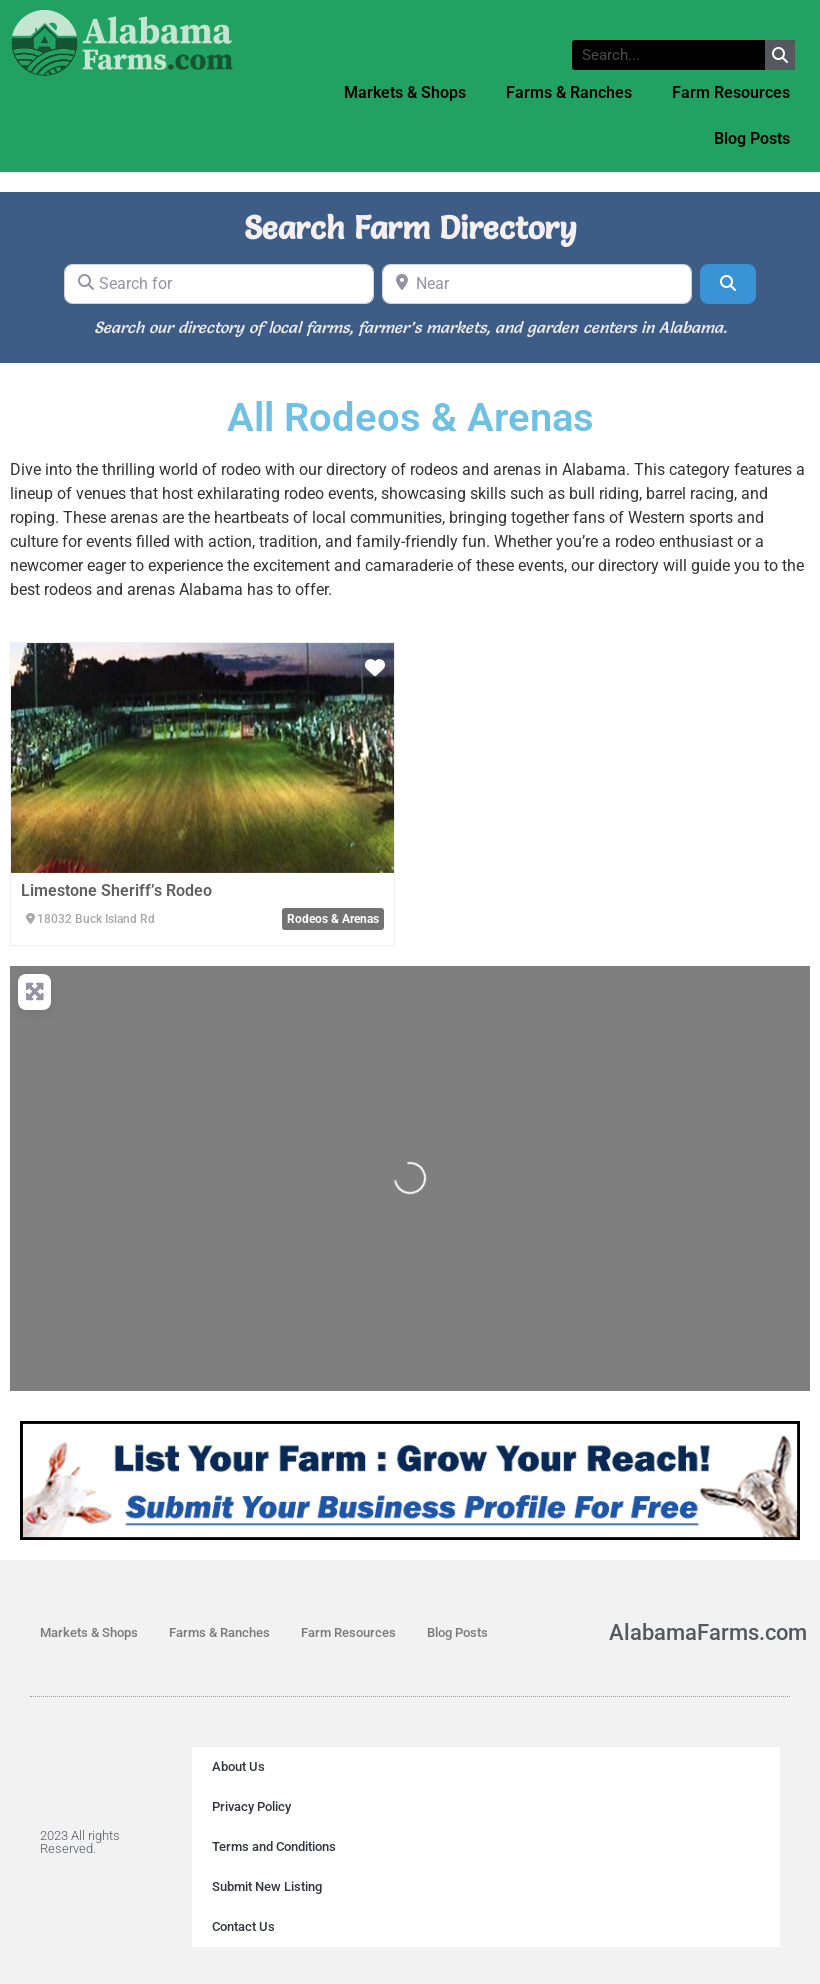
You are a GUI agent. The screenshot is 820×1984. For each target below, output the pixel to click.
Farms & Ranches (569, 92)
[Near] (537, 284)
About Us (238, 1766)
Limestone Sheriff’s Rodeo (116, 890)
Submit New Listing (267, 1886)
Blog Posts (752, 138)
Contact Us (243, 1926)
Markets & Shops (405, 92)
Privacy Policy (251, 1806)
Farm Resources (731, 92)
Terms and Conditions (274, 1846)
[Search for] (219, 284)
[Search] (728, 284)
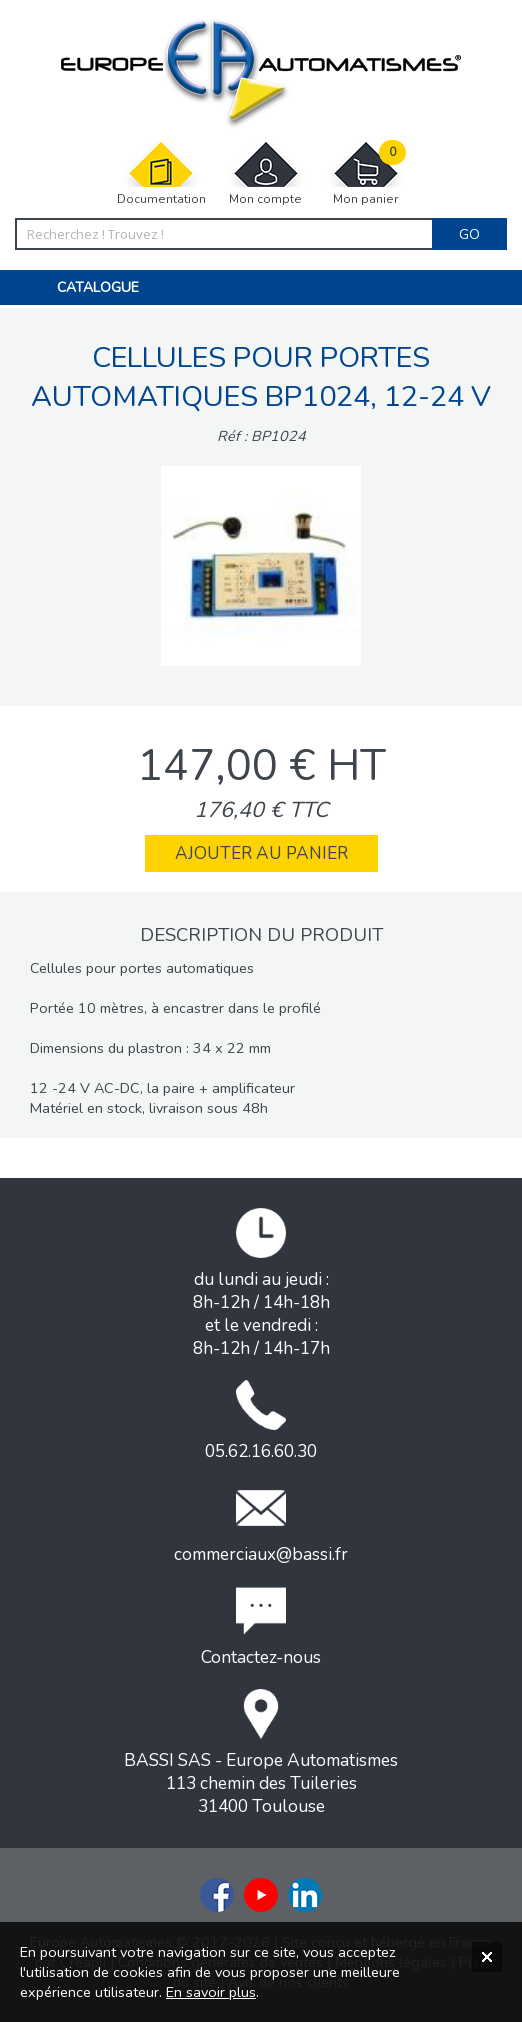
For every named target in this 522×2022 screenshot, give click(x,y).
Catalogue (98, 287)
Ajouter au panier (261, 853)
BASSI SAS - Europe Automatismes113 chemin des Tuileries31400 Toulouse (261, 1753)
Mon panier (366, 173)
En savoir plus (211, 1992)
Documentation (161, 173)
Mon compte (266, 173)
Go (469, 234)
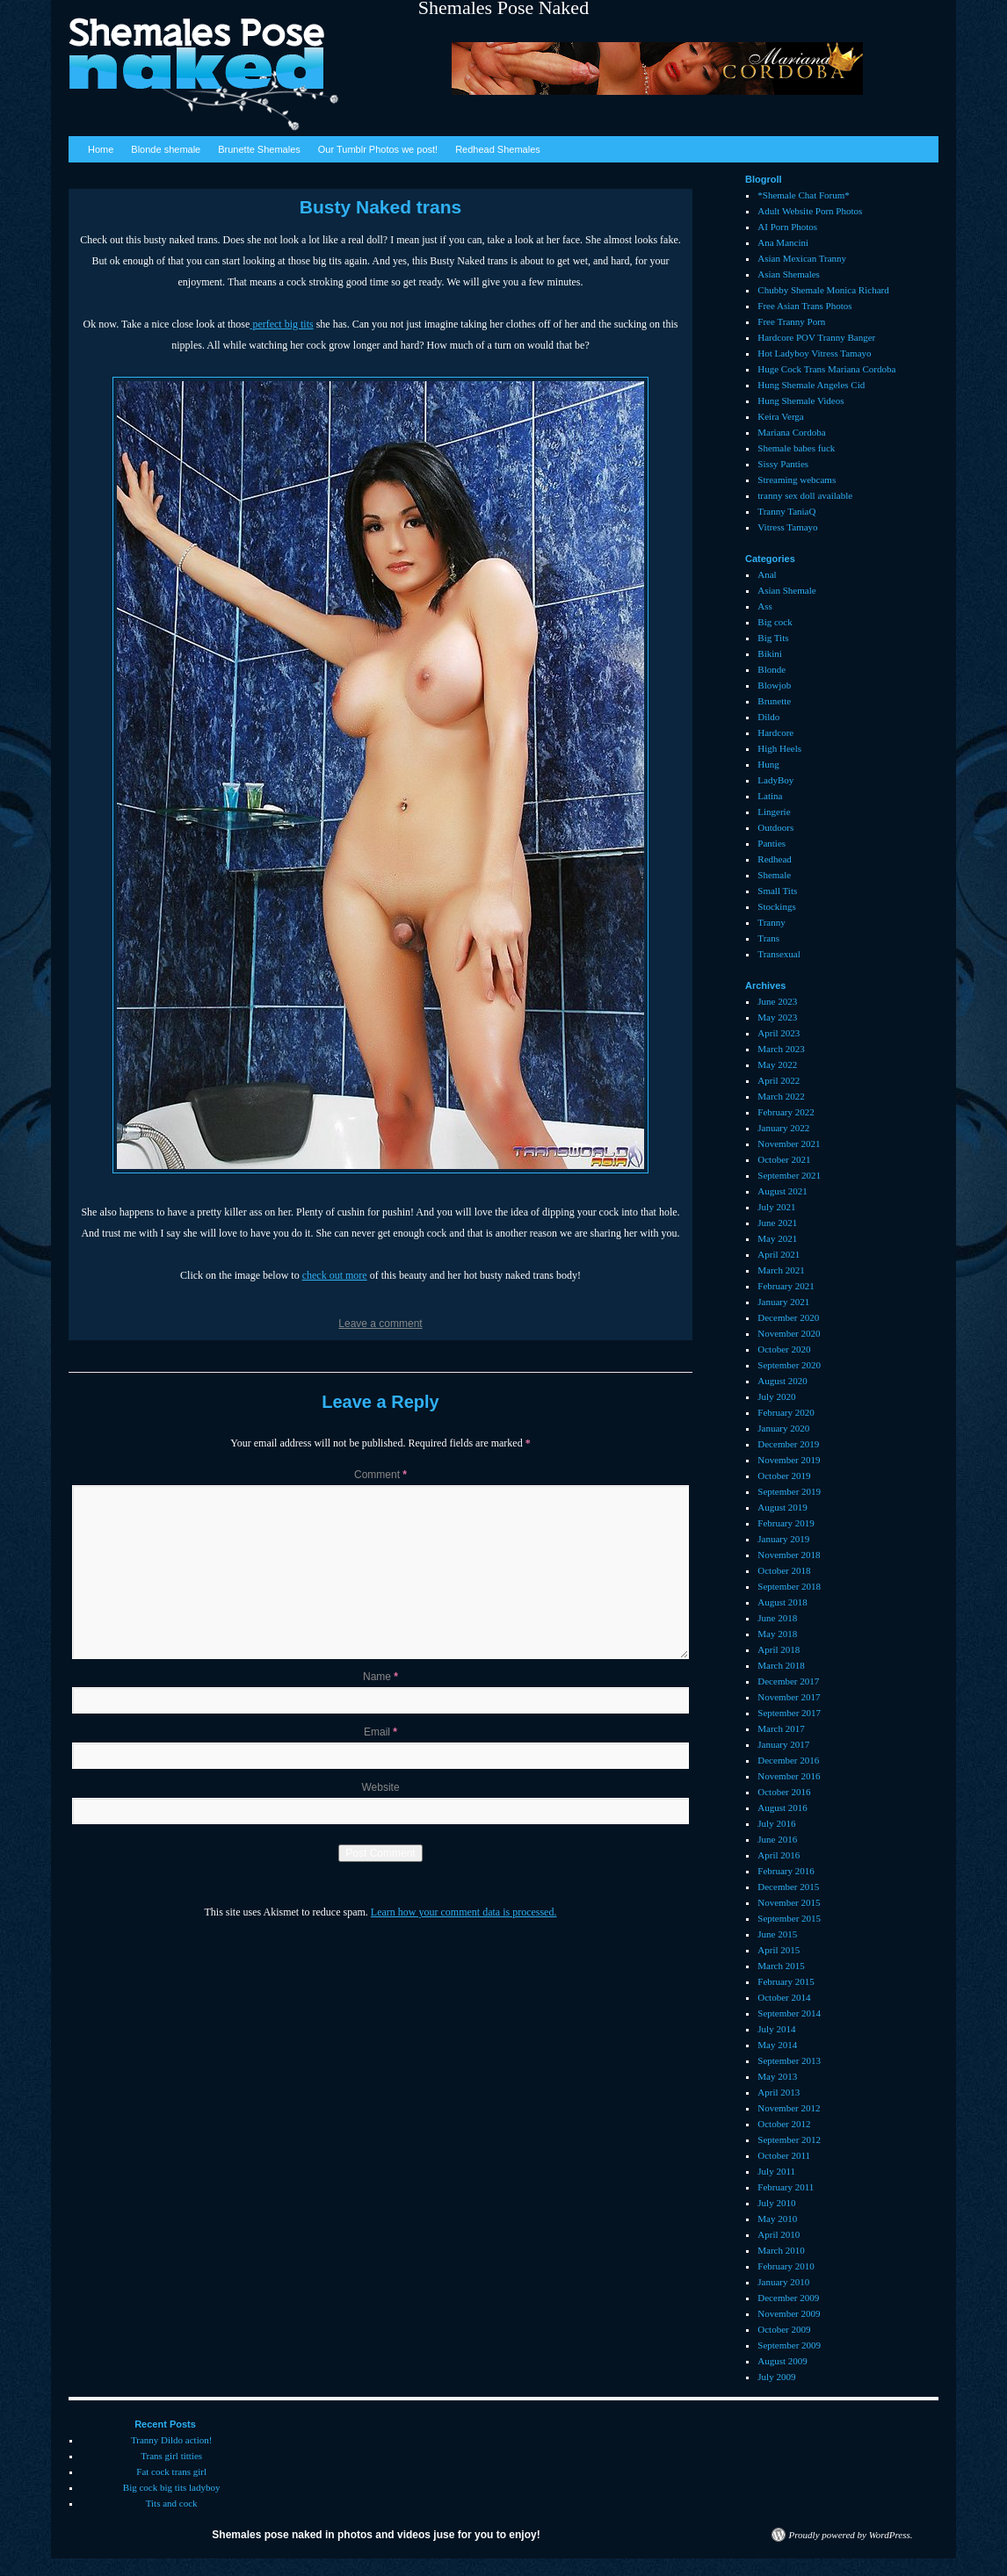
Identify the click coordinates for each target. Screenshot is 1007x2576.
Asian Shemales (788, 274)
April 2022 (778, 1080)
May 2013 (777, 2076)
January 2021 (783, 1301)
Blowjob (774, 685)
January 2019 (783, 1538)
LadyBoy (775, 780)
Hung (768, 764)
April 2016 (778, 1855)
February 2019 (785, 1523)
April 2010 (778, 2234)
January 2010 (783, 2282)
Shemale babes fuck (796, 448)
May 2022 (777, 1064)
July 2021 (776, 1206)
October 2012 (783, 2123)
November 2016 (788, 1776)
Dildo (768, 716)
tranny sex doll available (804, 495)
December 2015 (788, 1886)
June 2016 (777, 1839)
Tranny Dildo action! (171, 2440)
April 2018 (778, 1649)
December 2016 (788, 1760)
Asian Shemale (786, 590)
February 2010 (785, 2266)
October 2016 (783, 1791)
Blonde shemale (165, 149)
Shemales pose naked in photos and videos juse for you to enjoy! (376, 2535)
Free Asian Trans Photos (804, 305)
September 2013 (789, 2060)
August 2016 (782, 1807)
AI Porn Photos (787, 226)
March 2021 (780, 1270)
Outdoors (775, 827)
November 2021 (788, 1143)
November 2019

---------------

What is needed -> Without the pictures, give all the records above again exactly.

Output of the exercise ->
You are a GUI agent. The screenshot is 820×1984. For each target below, output the pixel to click.
Farms & Ranches (569, 92)
[Near] (537, 284)
About Us (238, 1766)
Limestone Sheriff’s Rodeo (116, 890)
Submit New Listing (267, 1886)
Blog Posts (752, 138)
Contact Us (243, 1926)
Markets & Shops (405, 92)
Privacy Policy (251, 1806)
Farm Resources (731, 92)
Terms and Conditions (274, 1846)
[Search for] (219, 284)
[Search] (728, 284)
For every named target in this 522×2022 screenshot, give click(x,y).
Catalogue (98, 287)
Ajouter au panier (261, 853)
BASSI SAS - Europe Automatismes113 chemin des Tuileries31400 Toulouse (261, 1753)
Mon panier (366, 173)
En savoir plus (211, 1992)
Documentation (161, 173)
Mon compte (266, 173)
Go (469, 234)
Identify the click coordinates for each target. Screenshot is 1007x2576.
Asian Shemales (788, 274)
April 2022 (778, 1080)
May 2013 (777, 2076)
January 2021 (783, 1301)
Blowjob (774, 685)
January 2019 (783, 1538)
LadyBoy (775, 780)
Hung (768, 764)
April 2016 (778, 1855)
February 2019 (785, 1523)
April 2010 (778, 2234)
January 2010 (783, 2282)
Shemale babes fuck (796, 448)
May 2022 (777, 1064)
July 2021 (776, 1206)
October 2012 (783, 2123)
November 2016 (788, 1776)
Dildo (768, 716)
tranny sex doll available (804, 495)
December 2015 (788, 1886)
June 2016 (777, 1839)
Tranny Dildo action! (171, 2440)
April 2018 (778, 1649)
December 2016 (788, 1760)
Asian Shemale (786, 590)
February 2010 (785, 2266)
October 2016 (783, 1791)
Blonde shemale (165, 149)
Shemales pose naked in photos and videos juse for you to enjoy! (376, 2535)
Free Asian Trans Photos (804, 305)
September 2013 (789, 2060)
August 2016 (782, 1807)
AI Porn Photos (787, 226)
March 2021 (780, 1270)
Outdoors (775, 827)
November 2021 (788, 1143)
November 2019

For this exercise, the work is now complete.